◆ Task to complete
Take every line from the data that has the word "make" in it.

◆ Stored data
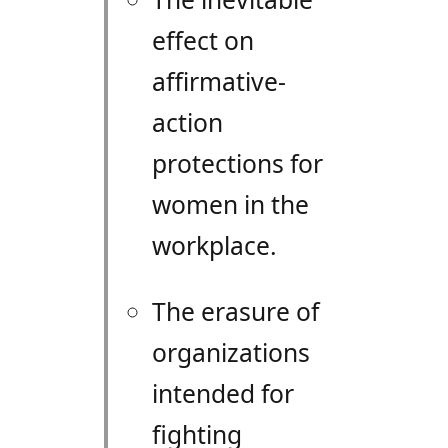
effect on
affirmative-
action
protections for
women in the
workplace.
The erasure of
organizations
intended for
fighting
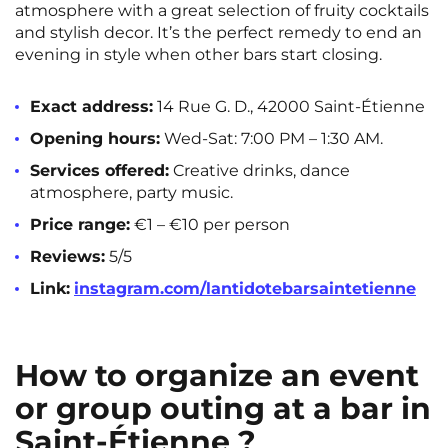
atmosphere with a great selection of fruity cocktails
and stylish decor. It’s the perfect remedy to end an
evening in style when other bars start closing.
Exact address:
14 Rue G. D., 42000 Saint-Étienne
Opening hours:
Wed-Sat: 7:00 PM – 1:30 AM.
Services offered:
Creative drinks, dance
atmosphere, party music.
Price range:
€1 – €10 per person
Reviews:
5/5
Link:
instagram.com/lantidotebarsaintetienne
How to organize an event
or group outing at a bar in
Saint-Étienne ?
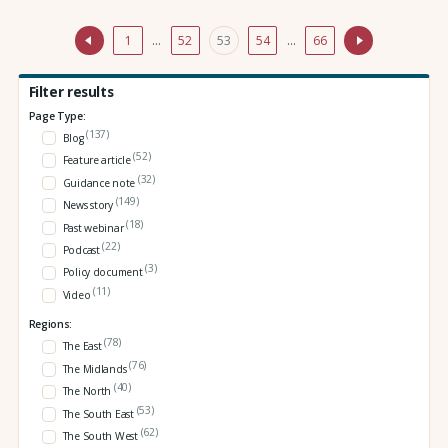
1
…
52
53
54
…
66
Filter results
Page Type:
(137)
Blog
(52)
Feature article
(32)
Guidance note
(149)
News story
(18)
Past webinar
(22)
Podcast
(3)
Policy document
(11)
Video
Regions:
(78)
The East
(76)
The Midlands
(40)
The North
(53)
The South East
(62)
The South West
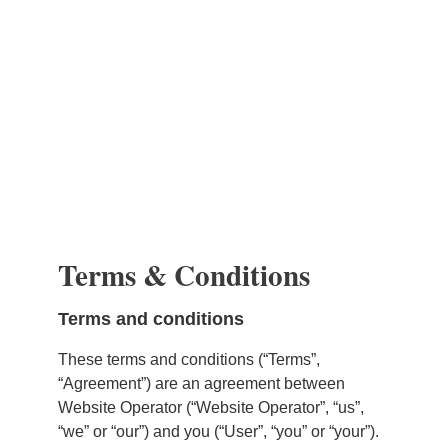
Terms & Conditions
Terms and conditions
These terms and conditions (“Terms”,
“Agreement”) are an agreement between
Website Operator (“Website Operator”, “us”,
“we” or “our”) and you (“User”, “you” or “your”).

==

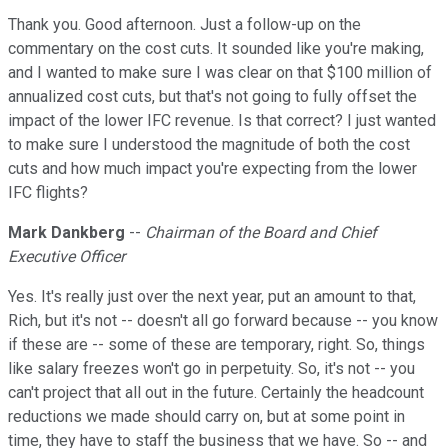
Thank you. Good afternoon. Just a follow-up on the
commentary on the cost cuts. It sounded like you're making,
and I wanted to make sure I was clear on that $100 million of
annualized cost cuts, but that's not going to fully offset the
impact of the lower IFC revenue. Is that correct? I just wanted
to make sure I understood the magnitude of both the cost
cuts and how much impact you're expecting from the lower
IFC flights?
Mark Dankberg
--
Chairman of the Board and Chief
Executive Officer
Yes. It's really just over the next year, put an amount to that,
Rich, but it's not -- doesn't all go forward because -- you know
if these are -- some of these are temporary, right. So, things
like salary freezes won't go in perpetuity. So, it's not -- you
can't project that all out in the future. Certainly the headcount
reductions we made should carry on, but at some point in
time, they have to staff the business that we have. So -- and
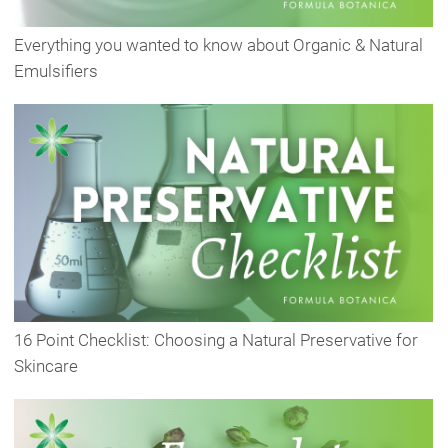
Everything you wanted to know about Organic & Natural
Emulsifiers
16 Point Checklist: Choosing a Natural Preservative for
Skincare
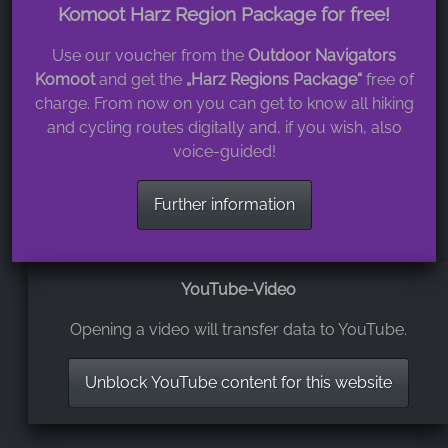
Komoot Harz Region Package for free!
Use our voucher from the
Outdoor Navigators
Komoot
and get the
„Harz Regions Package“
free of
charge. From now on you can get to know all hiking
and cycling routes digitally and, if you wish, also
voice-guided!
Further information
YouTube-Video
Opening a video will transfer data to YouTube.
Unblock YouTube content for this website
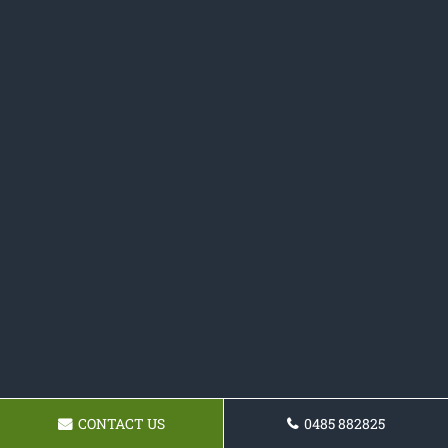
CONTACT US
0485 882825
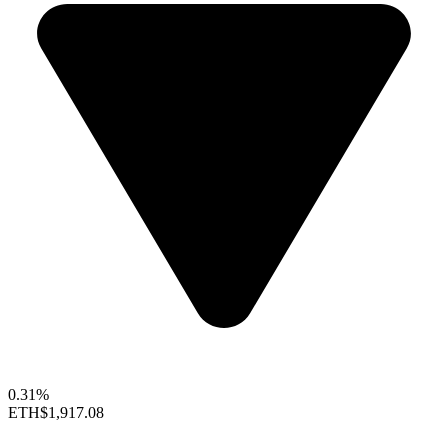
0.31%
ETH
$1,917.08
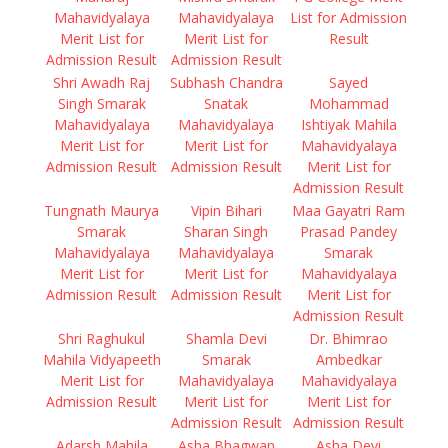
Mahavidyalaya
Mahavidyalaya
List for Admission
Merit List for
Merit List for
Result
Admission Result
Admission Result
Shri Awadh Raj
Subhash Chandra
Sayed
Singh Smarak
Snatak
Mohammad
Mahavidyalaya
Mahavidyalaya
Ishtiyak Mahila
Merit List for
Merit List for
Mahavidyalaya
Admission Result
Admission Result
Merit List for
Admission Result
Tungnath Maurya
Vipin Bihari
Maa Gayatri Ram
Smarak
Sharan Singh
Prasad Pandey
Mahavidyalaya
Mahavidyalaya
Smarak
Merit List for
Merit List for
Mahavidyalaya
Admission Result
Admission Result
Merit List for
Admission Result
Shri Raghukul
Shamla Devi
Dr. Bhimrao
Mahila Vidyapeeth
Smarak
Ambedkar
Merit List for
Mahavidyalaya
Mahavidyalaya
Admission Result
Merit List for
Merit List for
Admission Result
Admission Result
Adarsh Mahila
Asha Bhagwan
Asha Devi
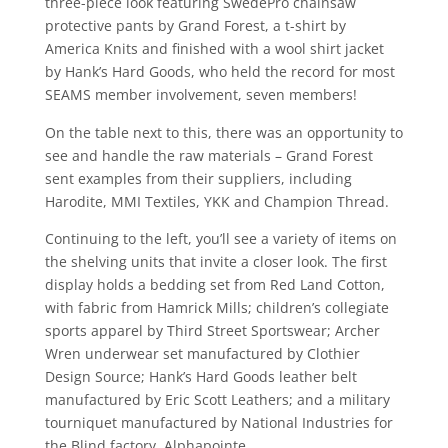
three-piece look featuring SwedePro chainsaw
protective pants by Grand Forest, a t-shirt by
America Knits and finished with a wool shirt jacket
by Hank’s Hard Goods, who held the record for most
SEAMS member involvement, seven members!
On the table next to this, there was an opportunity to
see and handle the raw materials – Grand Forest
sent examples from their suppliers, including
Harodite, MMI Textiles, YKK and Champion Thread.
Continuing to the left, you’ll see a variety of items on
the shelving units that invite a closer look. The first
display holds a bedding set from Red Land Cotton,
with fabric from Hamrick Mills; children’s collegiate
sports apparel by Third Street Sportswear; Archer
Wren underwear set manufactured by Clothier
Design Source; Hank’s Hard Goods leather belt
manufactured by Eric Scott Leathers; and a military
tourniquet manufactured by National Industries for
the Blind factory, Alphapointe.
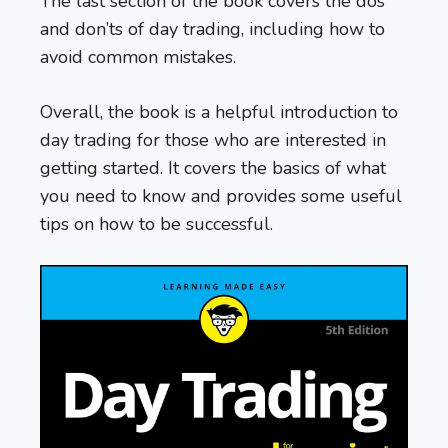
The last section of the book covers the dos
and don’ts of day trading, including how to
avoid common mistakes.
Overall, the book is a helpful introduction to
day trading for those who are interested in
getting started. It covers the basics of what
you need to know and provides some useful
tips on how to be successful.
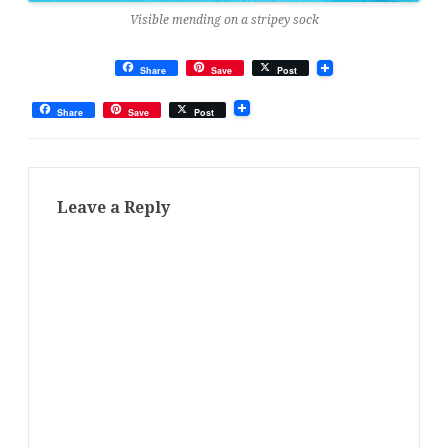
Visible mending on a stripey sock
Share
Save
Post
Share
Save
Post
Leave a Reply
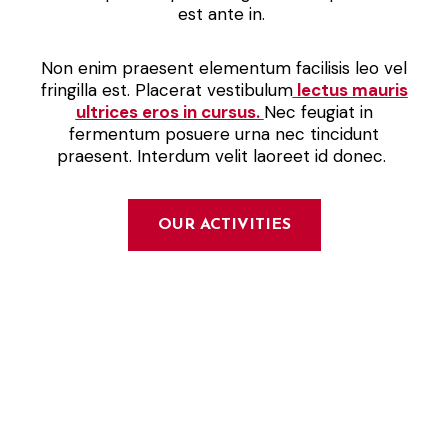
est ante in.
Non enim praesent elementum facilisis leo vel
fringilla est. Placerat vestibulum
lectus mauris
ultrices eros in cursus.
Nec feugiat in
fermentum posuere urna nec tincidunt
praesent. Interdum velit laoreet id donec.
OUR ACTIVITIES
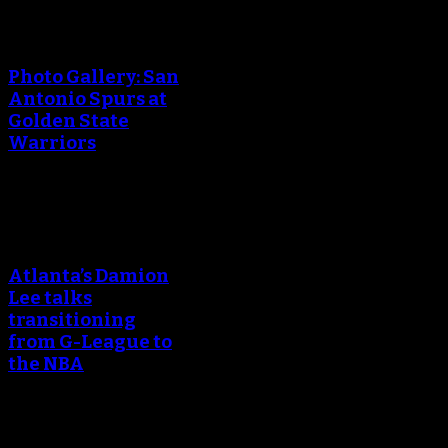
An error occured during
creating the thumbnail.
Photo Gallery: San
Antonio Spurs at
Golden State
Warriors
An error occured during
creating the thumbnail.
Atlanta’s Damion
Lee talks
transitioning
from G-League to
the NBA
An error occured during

◆ Exercise answer
and I wanted to make sure I was clear on that $100 million of
to make sure I understood the magnitude of both the cost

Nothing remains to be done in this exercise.